Il primo appuntamento del diario quotidiano di Marika Surace. Da domani Marika sarà a Lesbo, l’isola greca che dall’inizio del 2016 ha accolto circa 25 mila migranti.
Prima della partenza
Circa 25.000 arrivi solo nel 2016. Ovvero nei primi 26 giorni dell’anno, mille al giorno. La fonte è l’UNHCR, l’Alto Commissariato per i Rifugiati delle Nazioni Unite, che presiede le operazioni di accoglienza e registrazione di chi arriva a Lesbo attraversando lo strettissimo canale che separa l’isola greca dalla Turchia. Dieci chilometri di mare aperto, l’ultima tappa prima di mettere piede in Europa. Dopo un viaggio che è un’incognita, l’incognita più grande li aspetta al loro arrivo. Cosa succede a chi sbarca in Grecia, a chi è scappato da guerre e persecuzioni e non sa quando e come il viaggio andrà a finire?
Domani mattina parto per Lesbo, perché dati e immagini non sempre bastano a capire. Perché spesso il racconto degli altri è parziale, ma anche perché bisogna sempre cercare, se si può, di guardare le cose con i proprio occhi. Quello che mi interessa, soprattutto, è osservare come un’isola che ha una superficie di circa 1600 km quadrati, con una popolazione di 90.000 abitanti, stia affrontando quella che viene ancora definita, in modo miope e spesso in mala fede, un’emergenza. Che emergenza non è, visto che gli sbarchi a Lesbo, come quelli a Chios, Samos, Kos, come quelli a Lampedusa o sulle coste calabresi, avvengono ormai da troppo tempo per poter essere definiti qualcosa di inaspettato, imprevisto. Cosa succede su un’isola che vive di agricoltura e turismo, con condizioni economiche spesso precarie, quando ogni giorno, dal mare, arriva la disperazione sotto forma di migliaia di individui che non hanno niente se non la speranza di un rifugio, seppur temporaneo?
La paura è la reazione più normale in questi casi. La paura, la diffidenza, la voglia di recriminare contro istituzioni assenti o poco presenti, la voglia di gridare “E allora noi? Chi aiuta noi?”. Non è egoismo, è normale istinto di sopravvivenza. Domani mattina, dunque, prenderò un aereo per Mitilini, e da lì cercherò di raccontare quello che succede.

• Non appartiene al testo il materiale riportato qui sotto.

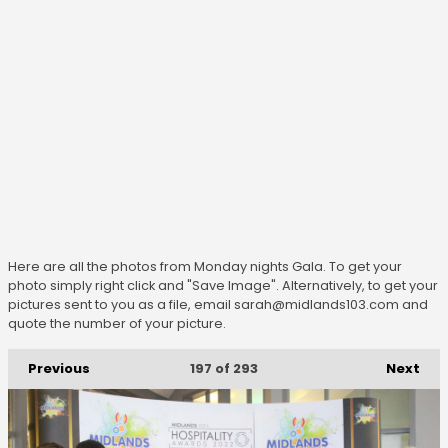
Here are all the photos from Monday nights Gala. To get your
photo simply right click and "Save Image". Alternatively, to get your
pictures sent to you as a file, email sarah@midlands103.com and
quote the number of your picture.
Previous
Next
197
of 293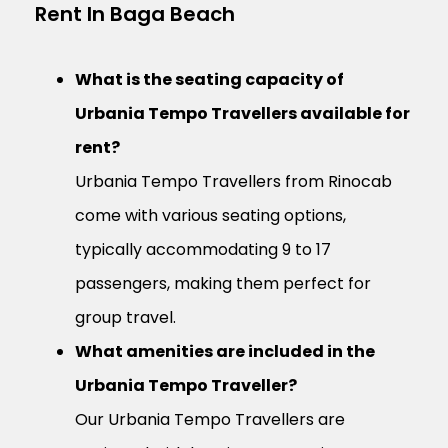
Rent In Baga Beach
What is the seating capacity of
Urbania Tempo Travellers available for
rent?
Urbania Tempo Travellers from Rinocab
come with various seating options,
typically accommodating 9 to 17
passengers, making them perfect for
group travel.
What amenities are included in the
Urbania Tempo Traveller?
Our Urbania Tempo Travellers are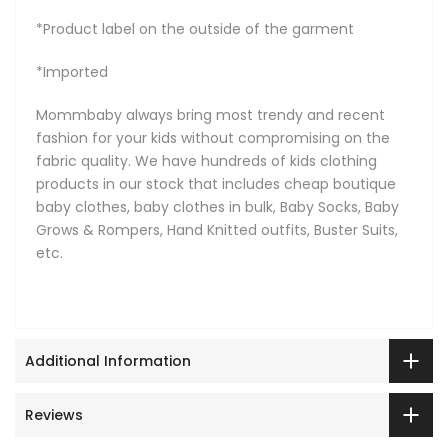
*Product label on the outside of the garment
*Imported
Mommbaby always bring most trendy and recent
fashion for your kids without compromising on the
fabric quality. We have hundreds of kids clothing
products in our stock that includes cheap boutique
baby clothes, baby clothes in bulk, Baby Socks, Baby
Grows & Rompers, Hand Knitted outfits, Buster Suits,
etc.
Additional Information
Reviews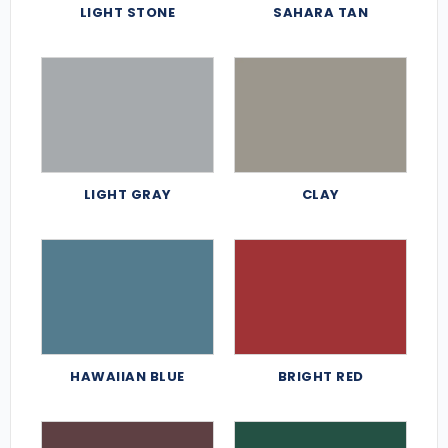
LIGHT STONE
SAHARA TAN
LIGHT GRAY
CLAY
HAWAIIAN BLUE
BRIGHT RED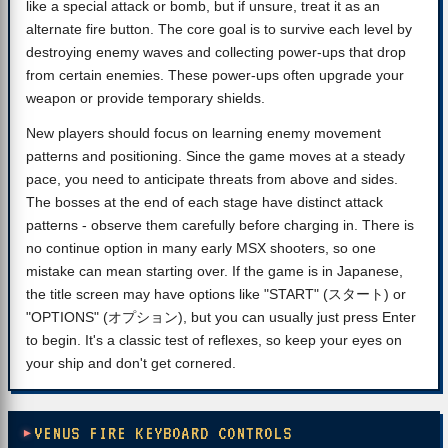
like a special attack or bomb, but if unsure, treat it as an
alternate fire button. The core goal is to survive each level by
destroying enemy waves and collecting power-ups that drop
from certain enemies. These power-ups often upgrade your
weapon or provide temporary shields.
New players should focus on learning enemy movement
patterns and positioning. Since the game moves at a steady
pace, you need to anticipate threats from above and sides.
The bosses at the end of each stage have distinct attack
patterns - observe them carefully before charging in. There is
no continue option in many early MSX shooters, so one
mistake can mean starting over. If the game is in Japanese,
the title screen may have options like "START" (スタート) or
"OPTIONS" (オプション), but you can usually just press Enter
to begin. It's a classic test of reflexes, so keep your eyes on
your ship and don't get cornered.
VENUS FIRE KEYBOARD CONTROLS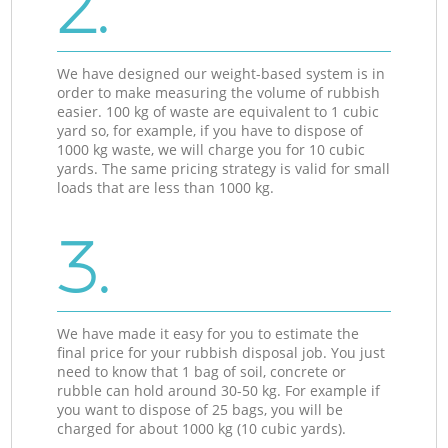
2.
We have designed our weight-based system is in
order to make measuring the volume of rubbish
easier. 100 kg of waste are equivalent to 1 cubic
yard so, for example, if you have to dispose of
1000 kg waste, we will charge you for 10 cubic
yards. The same pricing strategy is valid for small
loads that are less than 1000 kg.
3.
We have made it easy for you to estimate the
final price for your rubbish disposal job. You just
need to know that 1 bag of soil, concrete or
rubble can hold around 30-50 kg. For example if
you want to dispose of 25 bags, you will be
charged for about 1000 kg (10 cubic yards).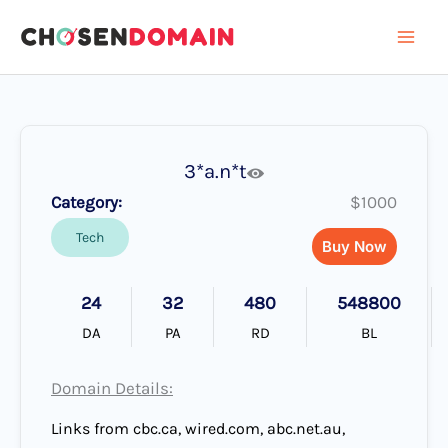
Skip
to
content
3*a.n*t
Category:
$1000
Tech
Buy Now
24
32
480
548800
DA
PA
RD
BL
Domain Details:
Links from cbc.ca, wired.com, abc.net.au,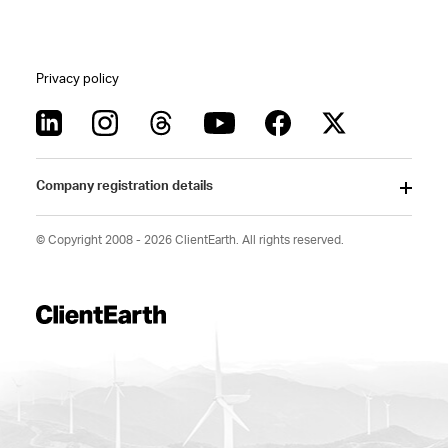
Privacy policy
Company registration details
© Copyright 2008 - 2026 ClientEarth. All rights reserved.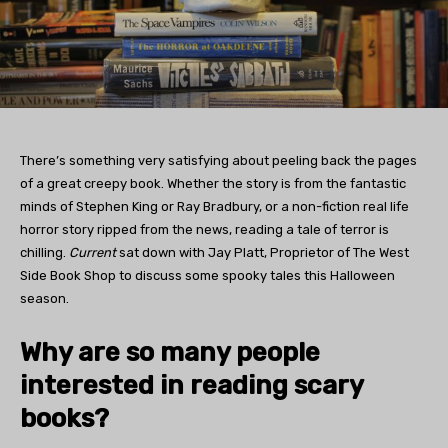
There’s something very satisfying about peeling back the pages
of a great creepy book. Whether the story is from the fantastic
minds of Stephen King or Ray Bradbury, or a non-fiction real life
horror story ripped from the news, reading a tale of terror is
chilling.
Current
sat down with Jay Platt, Proprietor of The West
Side Book Shop to discuss some spooky tales this Halloween
season.
Why are so many people
interested in reading scary
books?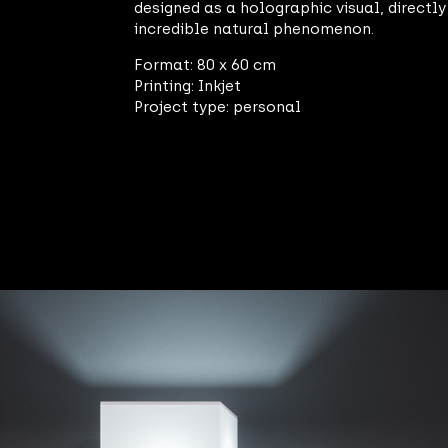
designed as a holographic visual, directl
incredible natural phenomenon.
Format: 80 x 60 cm
Printing: Inkjet
Project type: personal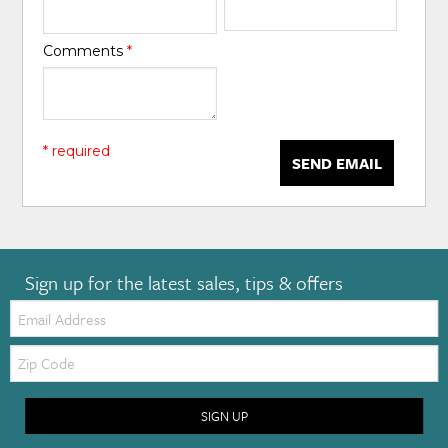
Comments
*
* required
SEND EMAIL
Sign up for the latest sales, tips & offers
Email:
Zip
Code
SIGN UP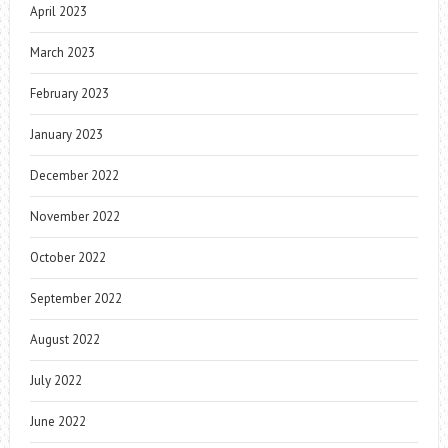
April 2023
March 2023
February 2023
January 2023
December 2022
November 2022
October 2022
September 2022
August 2022
July 2022
June 2022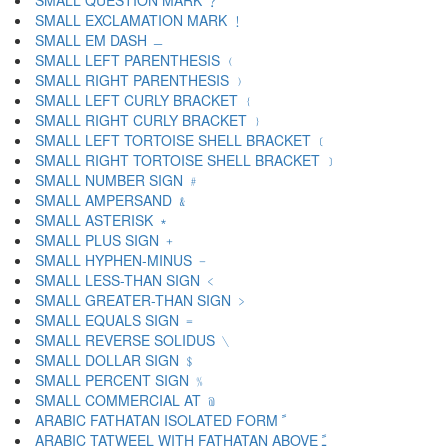
SMALL QUESTION MARK ﹖
SMALL EXCLAMATION MARK ﹗
SMALL EM DASH ﹘
SMALL LEFT PARENTHESIS ﹙
SMALL RIGHT PARENTHESIS ﹚
SMALL LEFT CURLY BRACKET ﹛
SMALL RIGHT CURLY BRACKET ﹜
SMALL LEFT TORTOISE SHELL BRACKET ﹝
SMALL RIGHT TORTOISE SHELL BRACKET ﹞
SMALL NUMBER SIGN ﹟
SMALL AMPERSAND ﹠
SMALL ASTERISK ﹡
SMALL PLUS SIGN ﹢
SMALL HYPHEN-MINUS ﹣
SMALL LESS-THAN SIGN ﹤
SMALL GREATER-THAN SIGN ﹥
SMALL EQUALS SIGN ﹦
SMALL REVERSE SOLIDUS ﹨
SMALL DOLLAR SIGN ﹩
SMALL PERCENT SIGN ﹪
SMALL COMMERCIAL AT ﹫
ARABIC FATHATAN ISOLATED FORM ﹰ
ARABIC TATWEEL WITH FATHATAN ABOVE ﹱ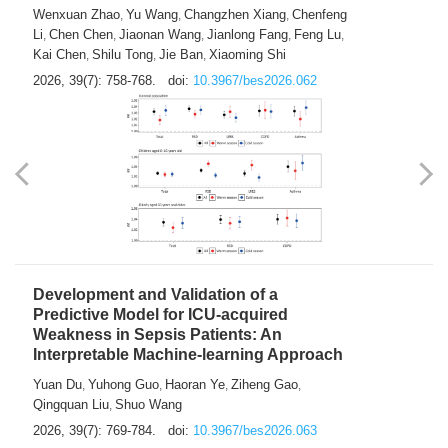
Predictions of City-based Respiratory
Hospital Visits: Developing and
Validating a Machine Learning Model with
a Novel Composite Air Pollution Index
Wenxuan Zhao
Yu Wang
Changzhen Xiang
Chenfeng
,
,
,
Li
Chen Chen
Jiaonan Wang
Jianlong Fang
Feng Lu
,
,
,
,
,
Kai Chen
Shilu Tong
Jie Ban
Xiaoming Shi
,
,
,
2026, 39(7): 758-768.
doi:
10.3967/bes2026.062
Development and Validation of a
Predictive Model for ICU-acquired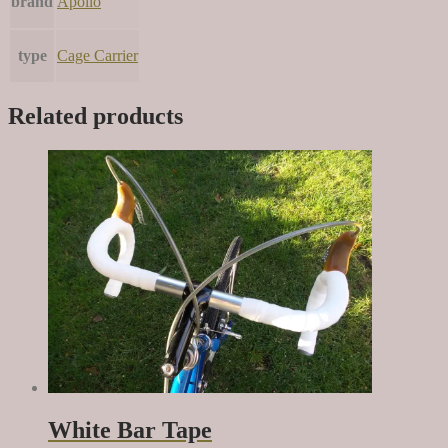
brand
Apollo
type
Cage Carrier
Related products
White Bar Tape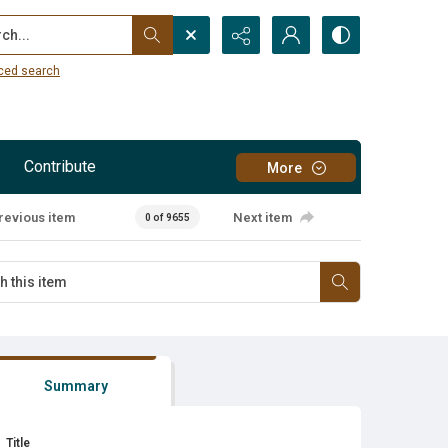
...
ced search
Contribute
More
revious item
Next item
0 of 9655
Summary
Title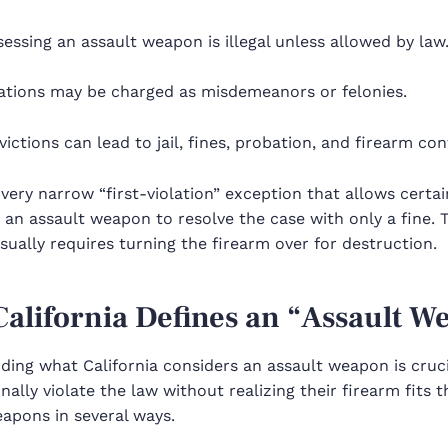
essing an assault weapon is illegal unless allowed by law
lations may be charged as misdemeanors or felonies.
ictions can lead to jail, fines, probation, and firearm con
 very narrow “first-violation” exception that allows cert
an assault weapon to resolve the case with only a fine. Th
ually requires turning the firearm over for destruction.
alifornia Defines an “Assault W
ding what California considers an assault weapon is cru
nally violate the law without realizing their firearm fits th
apons in several ways.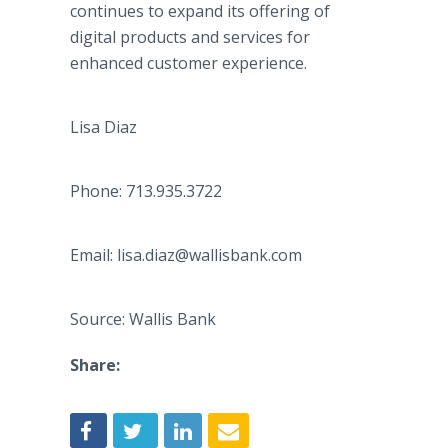
continues to expand its offering of
digital products and services for
enhanced customer experience.
Lisa Diaz
Phone: 713.935.3722
Email: lisa.diaz@wallisbank.com
Source: Wallis Bank
Share: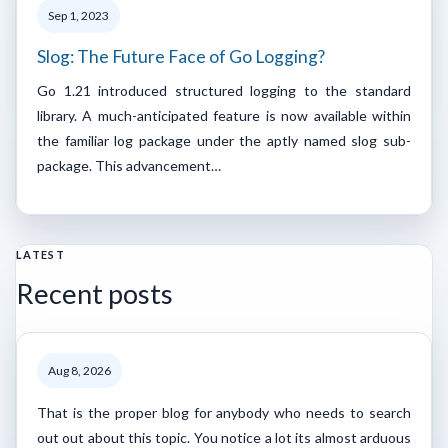
Sep 1, 2023
Slog: The Future Face of Go Logging?
Go 1.21 introduced structured logging to the standard
library. A much-anticipated feature is now available within
the familiar log package under the aptly named slog sub-
package. This advancement…
LATEST
Recent posts
Aug 8, 2026
That is the proper blog for anybody who needs to search
out out about this topic. You notice a lot its almost arduous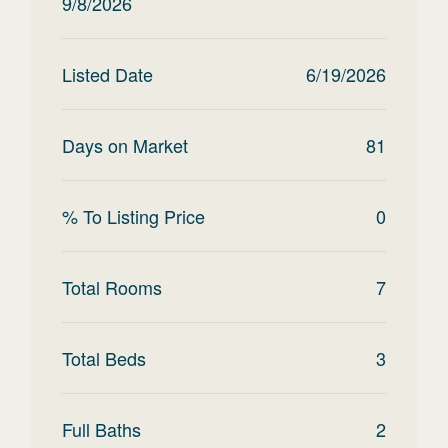
9/8/2026
Listed Date
6/19/2026
Days on Market
81
% To Listing Price
0
Total Rooms
7
Total Beds
3
Full Baths
2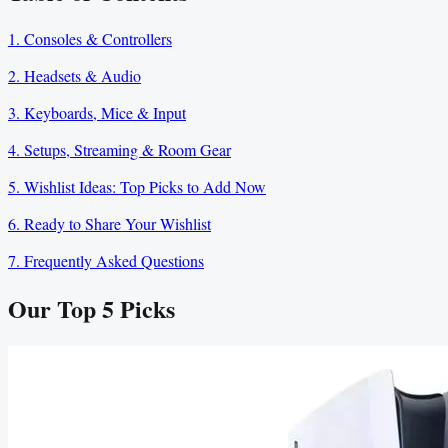
1. Consoles & Controllers
2. Headsets & Audio
3. Keyboards, Mice & Input
4. Setups, Streaming & Room Gear
5. Wishlist Ideas: Top Picks to Add Now
6. Ready to Share Your Wishlist
7. Frequently Asked Questions
Our Top
5
Picks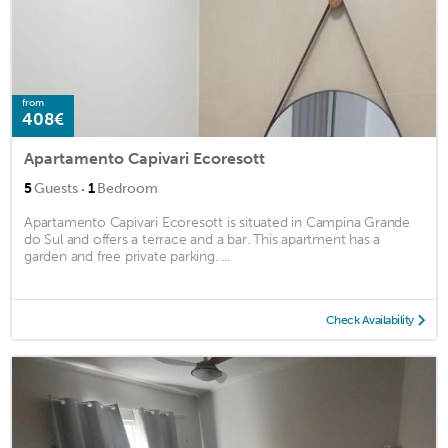
from
408€
Apartamento Capivari Ecoresott
·
5
Guests
1
Bedroom
Apartamento Capivari Ecoresott is situated in Campina Grande
do Sul and offers a terrace and a bar. This apartment has a
garden and free private parking. ...
Check Availability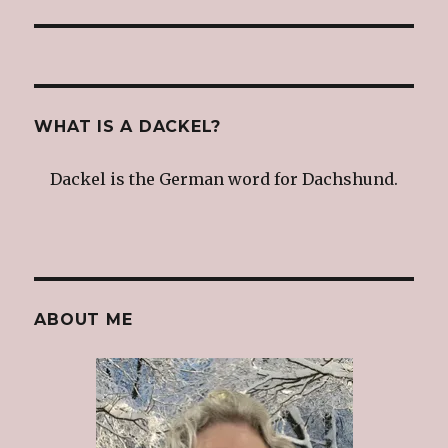
WHAT IS A DACKEL?
Dackel is the German word for Dachshund.
ABOUT ME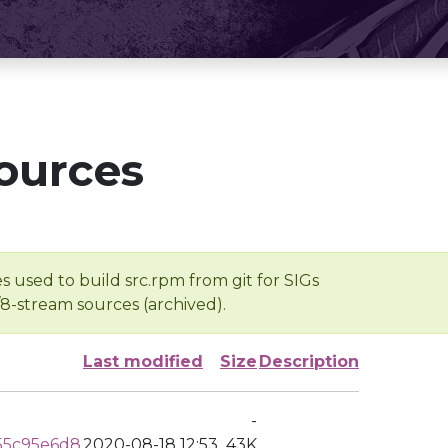
ources
s used to build src.rpm from git for SIGs
/8-stream sources (archived).
Last modified
Size
Description
-
55c95e6d8
2020-08-18 12:53
43K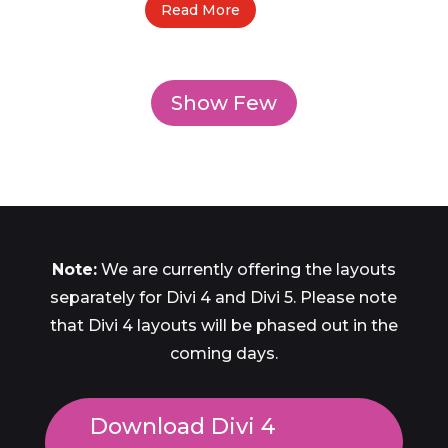
Read More
Show Few
Note:
We are currently offering the layouts
separately for Divi 4 and Divi 5. Please note
that Divi 4 layouts will be phased out in the
coming days.
Download Divi 4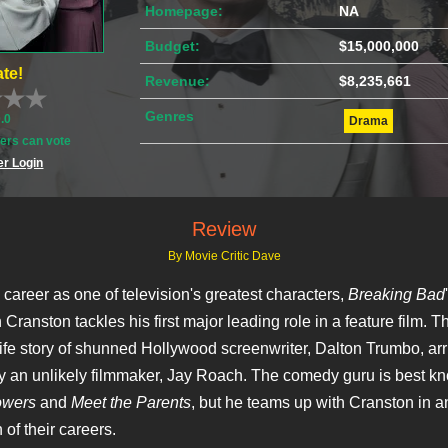
Homepage:
NA
Budget:
$15,000,000
te!
Revenue:
$8,235,661
Genres
0.0
Drama
rs can vote
r Login
Review
By Movie Critic Dave
 career as one of television's greatest characters,
Breaking Bad
Cranston tackles his first major leading role in a feature film. T
ife story of shunned Hollywood screenwriter, Dalton Trumbo, arr
y an unlikely filmmaker, Jay Roach. The comedy guru is best k
owers
and
Meet the Parents
, but he teams up with Cranston in a
 of their careers.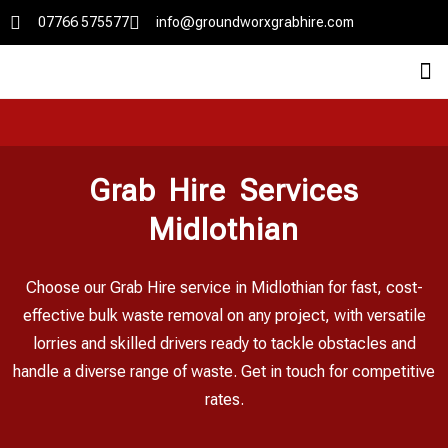
07766 575577
info@groundworxgrabhire.com
Grab Hire Services
Midlothian
Choose our Grab Hire service in Midlothian for fast, cost-
effective bulk waste removal on any project, with versatile
lorries and skilled drivers ready to tackle obstacles and
handle a diverse range of waste. Get in touch for competitive
rates.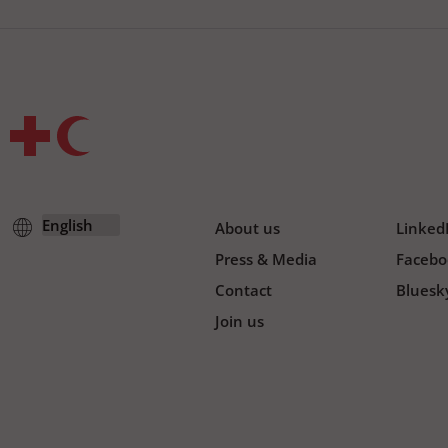
About us
Linked
Press & Media
Facebo
Contact
Bluesk
Join us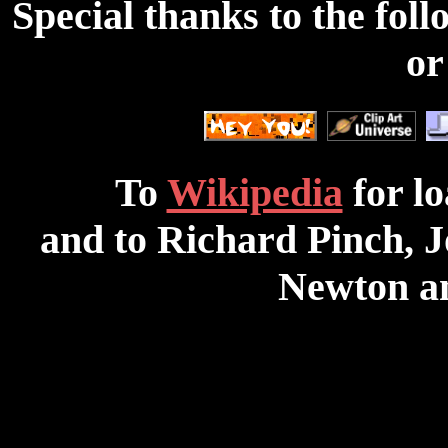
Special thanks to the foll
or
To
Wikipedia
for lo
and to Richard Pinch, 
Newton 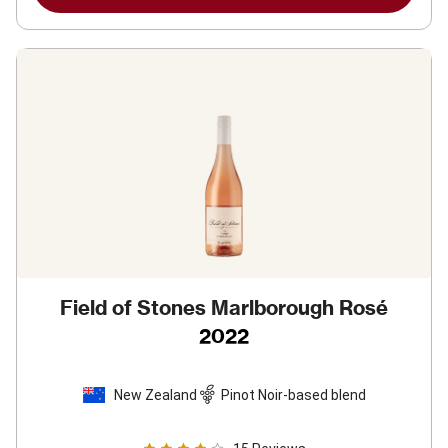
Field of Stones Marlborough Rosé
2022
New Zealand
Pinot Noir-based blend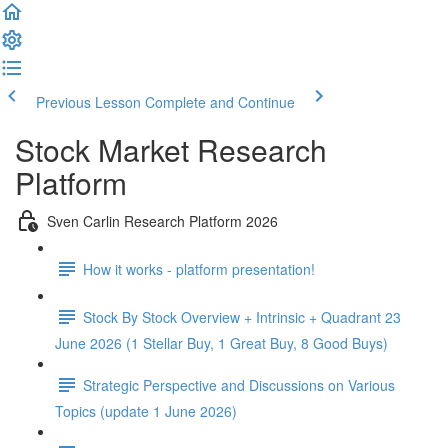
Previous Lesson
Complete and Continue
Stock Market Research
Platform
Sven Carlin Research Platform 2026
How it works - platform presentation!
Stock By Stock Overview + Intrinsic + Quadrant 23
June 2026 (1 Stellar Buy, 1 Great Buy, 8 Good Buys)
Strategic Perspective and Discussions on Various
Topics (update 1 June 2026)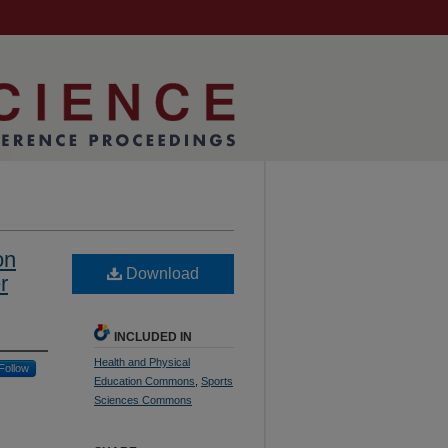
on
Download
r
INCLUDED IN
Health and Physical
Follow
Education Commons
,
Sports
Sciences Commons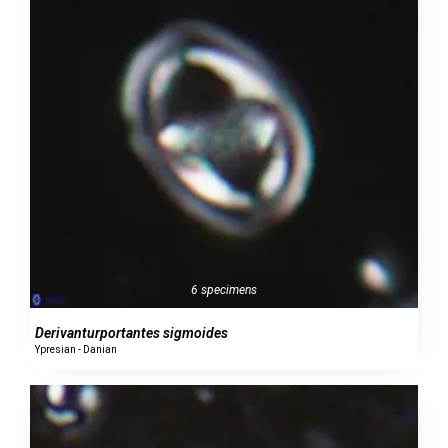
6 specimens
Derivanturportantes sigmoides
Ypresian - Danian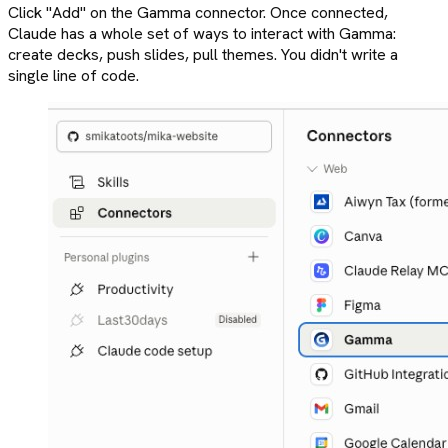
Click "Add" on the Gamma connector. Once connected,
Claude has a whole set of ways to interact with Gamma:
create decks, push slides, pull themes. You didn't write a
single line of code.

Qualche anno fa, dopo la rivolta di Rosarno del 2010 le cui immagini fecero il giro del mondo, quando la guerriglia di paese in cui lo scontro tra deboli e meno deboli si prendeva le strade e i titoli dei giornali, sono stata a visitare, insieme al direttore di questa testata, alcuni dei campi in cui vivevano, e continuano a vivere, le comunità di immigrati che provengono da diverse zone dell’Africa, soprattutto Costa D’Avorio. Ai margini degli agrumeti in cui prestano il lavoro, per 12 ore al giorno e 25 euro di paga se va bene, sono ancora tutti lì. E non è cambiato molto, anzi. È dello scorso mese la notizia delle sprangate da cui, al ritorno dal lavoro, di notte, sulle buie strade statali su cui si muovono a piedi in bicicletta, i braccianti devono difendersi.
Paura, diffidenza, anche se in questo caso aggravate da una crudeltà insensata, e che probabilmente non ha preso bene la mira.
Perché a chi dice “E allora noi?”, si deve rispondere, con semplicità “E allora voi arrabbiatevi, fate bene, ma con le istituzioni. Colpevolmente assenti, doppiamente assenti”. Perché in Calabria c’è anche Riace, un luogo dove invece delle baracche ci sono le case, dove invece delle paghe da miseria ci sono i laboratori e la formazione professionale, invece delle bastonate l’accoglienza e l’integrazione. Un paese piccolissimo, Riace. Un posto come ce ne sono tanti, con una scelta precisa. E replicabile. La Calabria conta una presenza di circa 40000 cittadini non comunitari soggiornanti sul suo territorio. Su due milioni scarsi di abitanti. Il 2% della popolazione, insomma (Fonte Caritas, Ministero degli Interni e associazione Migrantes).
In primavera ricominceranno gli sbarchi anche da noi, con più frequenza di adesso. Le proporzioni con quanto sta succedendo in Grecia, con quanto succede a Lampedusa, non possono avere senso. Può averlo, invece, una riflessione. A Lesbo, mi hanno raccontato, dopo la paura dei primi giorni, è subentrata la compassione. E gli abitanti dell’isola dell’Egeo che noi tutti conoscevamo solo per una poetessa del VII secolo a.C., hanno iniziato ad aprire le loro case e a tendere le loro braccia. Per quanto ancora vogliamo tenere le porte e le braccia chiuse anche noi?